In this study, the body part composition of the four treatments was applied to normalize the mobilization movement range, recover joint function, and relieve pain. We adjusted the treatment composition by body part to normalize the movement range of mobilization, recovery joint function, and relieve pain. One previous study confirmed that range of motion contributes significantly to hip joint recovery of musculoskeletal disorders in orthopedic manual therapy [8]. Mobilization consists of static stretch, traction, and nerve mobilization exercises [7,21]. Manipulation consists of treatment through movement of soft and fast in local body area of workers. The application of manipulation involves synovial membrane heat, hypertonus muscle and joint, joint synechia, and abnormal segment alignment [21]. Even if a patient undergoes passive underwater treatment, buoyancy has the advantages of providing assistance, support, and resistance to body movements [13,22]. Used properly, the principles of aquomanual therapy ultimately provide a relaxing treatment. These principles and effects of water can ultimately lead to functional recovery and comprise a comfortable treatment method for workers and therapists.
This study was meaningful to development program from application orthopedic manual therapy to water for workers with chronic musculoskeletal disorders. Future research is needed to verify the effects of various interventions employing aquomanual therapy.
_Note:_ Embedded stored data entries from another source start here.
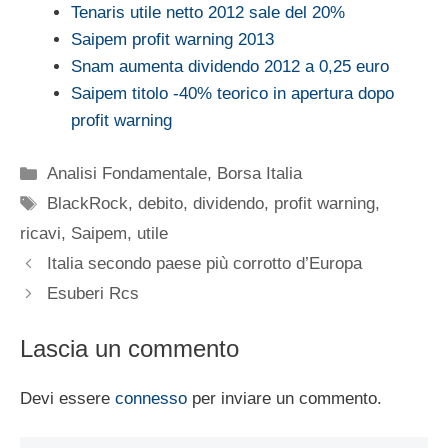
Tenaris utile netto 2012 sale del 20%
Saipem profit warning 2013
Snam aumenta dividendo 2012 a 0,25 euro
Saipem titolo -40% teorico in apertura dopo
profit warning
Categorie
Analisi Fondamentale
,
Borsa Italia
Tag
BlackRock
,
debito
,
dividendo
,
profit warning
,
ricavi
,
Saipem
,
utile
Italia secondo paese più corrotto d’Europa
Esuberi Rcs
Lascia un commento
Devi essere
connesso
per inviare un commento.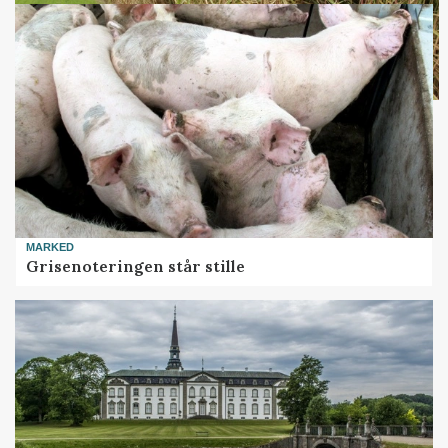
MARKED
Grisenoteringen står stille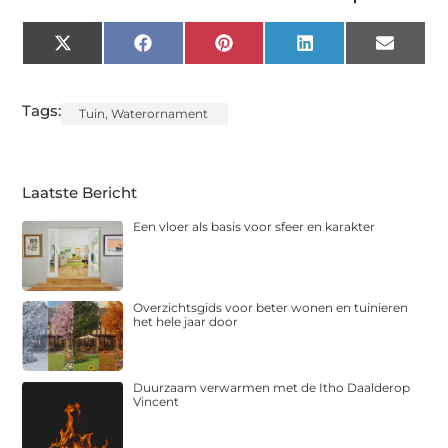
X
Facebook
Pinterest
LinkedIn
Email
(Twitter)
Tags:
Tuin
,
Waterornament
Laatste Bericht
Een vloer als basis voor sfeer en karakter
Overzichtsgids voor beter wonen en tuinieren
het hele jaar door
Duurzaam verwarmen met de Itho Daalderop
Vincent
Here we developed an aquomanual therapy program for workers with chronic musculoskeletal disorders. This new rehabilitation program adapted land-based manual therapeutic methods to the unique properties of water to maximize their benefits. Further clinical studies are needed to disseminate the program and train instructors to implement this program for workers with chronic musculoskeletal disorders.
This research was financially supported by the Ministry of Trade, Industry and Energy (MOTIE), Korea Institute for Advancement of Technology (KIAT) and Gangwon Institute for Regional Program Evaluation(GWIRPE) through the Leading Industry Development for Economic Region (grant no. R0001641).